I'm so sorry for your loss of Amber.... thank you for posting her photo, she has such a sweet face and stately expression. I know you must miss her so much... it's so hard


----------



## Karen519 (Aug 21, 2006)

*Barkr*

What a beautiful girl Amber is.
I will add her to the 2012 Rainbow Bridge List.
http://www.goldenretrieverforum.com...-goldens-passed-2012-list-28.html#post2042378


----------



## PrincessDi (Jun 8, 2009)

What a beautiful girl! I'm so sorry for your loss.


----------



## Oakley&SegersMom (Feb 1, 2009)

Ah look at that regal face.

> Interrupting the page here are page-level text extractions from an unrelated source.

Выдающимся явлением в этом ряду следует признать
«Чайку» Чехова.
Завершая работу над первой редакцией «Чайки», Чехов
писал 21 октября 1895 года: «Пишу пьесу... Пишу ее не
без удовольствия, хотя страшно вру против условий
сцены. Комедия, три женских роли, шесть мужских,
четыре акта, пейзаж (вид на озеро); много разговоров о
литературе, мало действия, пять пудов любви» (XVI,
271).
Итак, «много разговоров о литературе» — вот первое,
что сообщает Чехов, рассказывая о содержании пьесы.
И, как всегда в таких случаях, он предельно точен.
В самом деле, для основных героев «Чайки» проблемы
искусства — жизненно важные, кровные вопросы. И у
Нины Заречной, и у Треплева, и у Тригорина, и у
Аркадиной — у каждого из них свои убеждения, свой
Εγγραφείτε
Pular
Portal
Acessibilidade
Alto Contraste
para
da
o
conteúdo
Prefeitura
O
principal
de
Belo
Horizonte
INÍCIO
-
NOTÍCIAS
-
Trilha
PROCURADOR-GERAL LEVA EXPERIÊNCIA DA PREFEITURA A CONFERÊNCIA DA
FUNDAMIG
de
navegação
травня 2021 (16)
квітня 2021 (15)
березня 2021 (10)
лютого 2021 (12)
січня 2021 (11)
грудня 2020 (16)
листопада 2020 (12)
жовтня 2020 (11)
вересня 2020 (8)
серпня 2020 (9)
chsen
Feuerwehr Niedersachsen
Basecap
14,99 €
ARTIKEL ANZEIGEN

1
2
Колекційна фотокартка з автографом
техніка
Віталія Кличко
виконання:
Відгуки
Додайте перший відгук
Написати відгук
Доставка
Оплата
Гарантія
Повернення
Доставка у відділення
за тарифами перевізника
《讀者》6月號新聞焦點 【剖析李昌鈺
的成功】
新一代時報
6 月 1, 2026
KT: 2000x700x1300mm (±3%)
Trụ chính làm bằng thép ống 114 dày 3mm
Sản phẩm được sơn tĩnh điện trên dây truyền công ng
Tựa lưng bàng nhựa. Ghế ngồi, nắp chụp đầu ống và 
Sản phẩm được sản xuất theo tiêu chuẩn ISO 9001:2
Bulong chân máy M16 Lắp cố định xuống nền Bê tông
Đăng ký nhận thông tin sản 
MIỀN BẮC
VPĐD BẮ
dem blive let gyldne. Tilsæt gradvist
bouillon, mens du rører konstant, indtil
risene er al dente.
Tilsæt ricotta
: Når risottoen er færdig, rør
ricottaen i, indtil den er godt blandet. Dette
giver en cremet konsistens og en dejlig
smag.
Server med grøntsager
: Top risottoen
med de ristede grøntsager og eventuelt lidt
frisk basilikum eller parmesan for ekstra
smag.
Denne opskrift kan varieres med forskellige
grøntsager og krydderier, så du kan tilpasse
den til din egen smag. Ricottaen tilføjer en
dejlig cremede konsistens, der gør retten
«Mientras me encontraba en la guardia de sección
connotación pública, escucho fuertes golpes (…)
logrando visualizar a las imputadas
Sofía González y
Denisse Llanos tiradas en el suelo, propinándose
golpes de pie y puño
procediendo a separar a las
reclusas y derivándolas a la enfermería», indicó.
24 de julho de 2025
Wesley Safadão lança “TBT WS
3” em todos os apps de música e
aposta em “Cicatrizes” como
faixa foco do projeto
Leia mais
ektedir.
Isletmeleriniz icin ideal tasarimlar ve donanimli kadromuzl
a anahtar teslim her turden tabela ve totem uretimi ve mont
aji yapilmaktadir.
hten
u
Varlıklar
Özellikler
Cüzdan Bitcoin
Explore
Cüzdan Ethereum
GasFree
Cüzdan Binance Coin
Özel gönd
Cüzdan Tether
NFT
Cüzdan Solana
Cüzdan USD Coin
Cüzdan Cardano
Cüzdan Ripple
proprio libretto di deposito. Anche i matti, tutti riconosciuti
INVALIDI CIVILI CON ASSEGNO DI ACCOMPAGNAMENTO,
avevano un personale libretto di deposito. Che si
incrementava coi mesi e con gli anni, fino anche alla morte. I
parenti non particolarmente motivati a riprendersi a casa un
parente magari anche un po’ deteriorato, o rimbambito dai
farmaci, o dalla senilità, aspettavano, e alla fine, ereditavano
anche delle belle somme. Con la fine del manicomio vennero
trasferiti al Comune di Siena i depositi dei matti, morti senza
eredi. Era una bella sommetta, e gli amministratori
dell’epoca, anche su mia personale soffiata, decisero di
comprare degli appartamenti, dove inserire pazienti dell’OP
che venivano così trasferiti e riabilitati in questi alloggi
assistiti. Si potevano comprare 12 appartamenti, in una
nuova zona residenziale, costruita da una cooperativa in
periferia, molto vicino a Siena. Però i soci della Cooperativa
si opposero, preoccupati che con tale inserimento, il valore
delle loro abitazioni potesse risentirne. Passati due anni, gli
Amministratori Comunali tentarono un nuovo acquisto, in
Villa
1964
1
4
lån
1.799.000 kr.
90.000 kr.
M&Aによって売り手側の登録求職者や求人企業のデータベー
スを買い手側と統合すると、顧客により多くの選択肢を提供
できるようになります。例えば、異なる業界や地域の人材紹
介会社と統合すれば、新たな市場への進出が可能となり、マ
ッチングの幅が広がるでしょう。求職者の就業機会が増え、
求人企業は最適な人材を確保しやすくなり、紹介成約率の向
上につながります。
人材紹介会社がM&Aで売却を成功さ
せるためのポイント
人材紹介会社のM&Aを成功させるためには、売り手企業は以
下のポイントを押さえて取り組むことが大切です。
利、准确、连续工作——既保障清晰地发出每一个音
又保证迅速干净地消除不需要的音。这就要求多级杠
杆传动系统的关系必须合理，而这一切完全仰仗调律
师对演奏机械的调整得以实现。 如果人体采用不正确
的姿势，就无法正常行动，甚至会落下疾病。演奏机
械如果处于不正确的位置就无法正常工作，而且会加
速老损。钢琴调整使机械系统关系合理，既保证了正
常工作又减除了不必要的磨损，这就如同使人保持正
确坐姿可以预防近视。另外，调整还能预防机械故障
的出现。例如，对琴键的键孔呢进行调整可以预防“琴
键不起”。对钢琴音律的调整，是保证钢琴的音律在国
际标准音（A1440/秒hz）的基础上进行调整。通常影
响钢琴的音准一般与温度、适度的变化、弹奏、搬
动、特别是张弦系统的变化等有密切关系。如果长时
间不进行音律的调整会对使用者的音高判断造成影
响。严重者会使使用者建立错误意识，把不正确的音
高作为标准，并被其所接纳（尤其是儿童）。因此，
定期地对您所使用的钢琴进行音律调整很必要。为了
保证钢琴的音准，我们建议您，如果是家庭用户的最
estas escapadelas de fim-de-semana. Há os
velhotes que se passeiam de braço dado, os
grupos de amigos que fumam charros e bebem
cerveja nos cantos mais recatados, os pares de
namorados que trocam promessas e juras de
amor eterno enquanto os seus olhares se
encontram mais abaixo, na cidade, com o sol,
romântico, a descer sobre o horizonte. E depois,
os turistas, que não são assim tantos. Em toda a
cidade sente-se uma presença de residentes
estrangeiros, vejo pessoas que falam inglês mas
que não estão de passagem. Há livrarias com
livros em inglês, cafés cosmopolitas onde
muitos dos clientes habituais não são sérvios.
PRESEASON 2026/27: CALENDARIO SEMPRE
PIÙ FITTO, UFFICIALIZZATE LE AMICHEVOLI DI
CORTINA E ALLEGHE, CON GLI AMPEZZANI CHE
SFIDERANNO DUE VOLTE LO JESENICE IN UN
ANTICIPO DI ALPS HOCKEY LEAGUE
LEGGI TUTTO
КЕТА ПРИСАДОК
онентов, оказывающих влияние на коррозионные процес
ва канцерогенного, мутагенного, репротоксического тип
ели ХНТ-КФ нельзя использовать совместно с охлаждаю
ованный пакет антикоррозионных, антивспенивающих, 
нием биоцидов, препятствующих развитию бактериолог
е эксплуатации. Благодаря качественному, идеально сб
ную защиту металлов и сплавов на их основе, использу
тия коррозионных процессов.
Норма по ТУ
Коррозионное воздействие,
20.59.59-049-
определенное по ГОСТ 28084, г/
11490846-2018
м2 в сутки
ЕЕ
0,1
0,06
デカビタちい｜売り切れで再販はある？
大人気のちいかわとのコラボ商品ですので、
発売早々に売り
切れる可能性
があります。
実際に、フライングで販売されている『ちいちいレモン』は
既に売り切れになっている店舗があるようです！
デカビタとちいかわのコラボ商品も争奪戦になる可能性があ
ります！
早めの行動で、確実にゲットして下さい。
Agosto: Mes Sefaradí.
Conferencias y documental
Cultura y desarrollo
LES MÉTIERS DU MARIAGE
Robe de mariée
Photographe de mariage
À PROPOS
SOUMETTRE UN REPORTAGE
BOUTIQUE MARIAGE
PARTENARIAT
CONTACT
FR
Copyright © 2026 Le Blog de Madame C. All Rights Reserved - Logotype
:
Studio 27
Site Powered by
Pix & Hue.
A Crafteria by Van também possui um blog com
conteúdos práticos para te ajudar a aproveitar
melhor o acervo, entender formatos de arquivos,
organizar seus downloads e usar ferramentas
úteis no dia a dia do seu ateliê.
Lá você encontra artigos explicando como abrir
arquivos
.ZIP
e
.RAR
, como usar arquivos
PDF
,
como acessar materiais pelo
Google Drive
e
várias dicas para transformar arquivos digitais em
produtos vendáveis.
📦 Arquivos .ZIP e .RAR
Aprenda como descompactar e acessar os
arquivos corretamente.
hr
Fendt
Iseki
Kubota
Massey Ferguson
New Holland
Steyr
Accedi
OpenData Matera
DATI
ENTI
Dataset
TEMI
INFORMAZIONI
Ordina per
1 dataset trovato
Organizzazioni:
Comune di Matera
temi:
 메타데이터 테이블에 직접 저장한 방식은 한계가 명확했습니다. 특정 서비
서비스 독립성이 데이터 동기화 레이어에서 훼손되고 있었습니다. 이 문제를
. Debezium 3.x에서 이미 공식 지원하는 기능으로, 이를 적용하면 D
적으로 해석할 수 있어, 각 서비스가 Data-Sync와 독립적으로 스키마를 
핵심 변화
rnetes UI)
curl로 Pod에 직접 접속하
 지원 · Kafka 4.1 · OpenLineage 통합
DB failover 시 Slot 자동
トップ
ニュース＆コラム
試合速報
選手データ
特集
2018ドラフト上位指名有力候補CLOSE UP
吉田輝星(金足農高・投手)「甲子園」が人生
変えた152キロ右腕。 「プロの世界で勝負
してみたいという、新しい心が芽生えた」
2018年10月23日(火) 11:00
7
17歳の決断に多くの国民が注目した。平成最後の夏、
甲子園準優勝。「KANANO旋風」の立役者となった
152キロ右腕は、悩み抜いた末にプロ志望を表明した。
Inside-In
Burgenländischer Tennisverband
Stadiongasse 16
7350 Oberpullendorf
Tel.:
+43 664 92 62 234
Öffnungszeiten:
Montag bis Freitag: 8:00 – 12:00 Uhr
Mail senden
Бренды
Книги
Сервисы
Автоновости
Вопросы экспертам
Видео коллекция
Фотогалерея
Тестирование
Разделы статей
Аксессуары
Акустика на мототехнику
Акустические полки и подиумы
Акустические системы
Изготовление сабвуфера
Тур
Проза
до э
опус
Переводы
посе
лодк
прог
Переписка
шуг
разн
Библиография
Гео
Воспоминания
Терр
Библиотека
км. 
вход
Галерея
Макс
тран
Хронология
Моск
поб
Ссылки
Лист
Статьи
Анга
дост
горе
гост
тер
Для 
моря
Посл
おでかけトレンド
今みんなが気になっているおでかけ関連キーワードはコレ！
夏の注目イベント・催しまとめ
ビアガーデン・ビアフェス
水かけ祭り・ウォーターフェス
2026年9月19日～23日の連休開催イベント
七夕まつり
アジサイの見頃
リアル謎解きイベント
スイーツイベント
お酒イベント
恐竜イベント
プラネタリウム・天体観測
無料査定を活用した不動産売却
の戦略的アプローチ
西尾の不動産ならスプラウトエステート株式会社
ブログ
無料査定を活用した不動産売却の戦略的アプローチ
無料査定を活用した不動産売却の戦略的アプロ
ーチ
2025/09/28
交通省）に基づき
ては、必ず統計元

I am so sorry to hear that Amber has gone to the Bridge. Rest peacefully sweet Amber.
Carol


----------



## lgnutah (Feb 26, 2007)

What a soulful expression. She must have been your dearest friend.


----------



## GoldenMum (Mar 15, 2010)

Your Amber was a beautiful girl, reminds me of my Bonnie. Sounds like she was a much loved girl, you were blessed to have her for 14 years. RIP sweet girl.


----------



## Buddysmyheart (Dec 28, 2011)

I'm so sorry for your loss of Amber. Such a loving face. It's never easy to say goodbye to our beloved fur babies; they are simply not here long enough. Wishing you comfort and only sweet memories!


----------



## Barkr (Dec 23, 2011)

Thank you all for your kind words, she was my best friend and a part of me went with her. I also keep a part of her with me I keep her in my heart, she still makes me smile.
I ever new I come hurt this much.


----------



## CarlosW9FE (Jul 17, 2012)

I'm so sorry for your loss of Amber. Rest in Peace dear girl....you have many Golden friends waiting for you at the Bridge.


----------



## Brinkleythegolden (Jun 18, 2012)

I'm so sorry for your loss of Amber. She was a beautiful girl!


----------



## HolDaisy (Jan 10, 2012)

So sorry for your loss of beautiful Amber. She will always be in your heart and watching over you.


----------



## Jluksch (Dec 14, 2012)

Rest in peace Amber, run free with my Liam. Liam left us december 8th. Its still hard but as they say time heals. SOrry for your loss of Amber


----------



## goldensmum (Oct 23, 2007)

Run free at the bridge Amber and sleep softly


----------



## Buddy's mom forever (Jun 23, 2011)

I am very sorry for your loss of Amber, such a beautiful girl. I miss my Buddy so much some days I am just in tears and it has been 20 and half months since I lost him. Hugs.


----------



## Macretriever (Sep 9, 2009)

Sorry for your loss she was beautiful... reminds me of Mac he too had a nice block head


----------



## Qontry (Feb 4, 2013)

What a beautiful gal. Almost looks like Amber and Kodiak could be related. My thoughts and prayers are with you. As we grieve the recent loss of our best friend, Kodiak, I hope Kodi has befriended Amber at Rainbow Bridge
*******************************************************
​


----------



## Fella 77 (Jan 21, 2013)

R.I.P. sweet Amber...so sorry for your loss...she will remain in your heart forever..


----------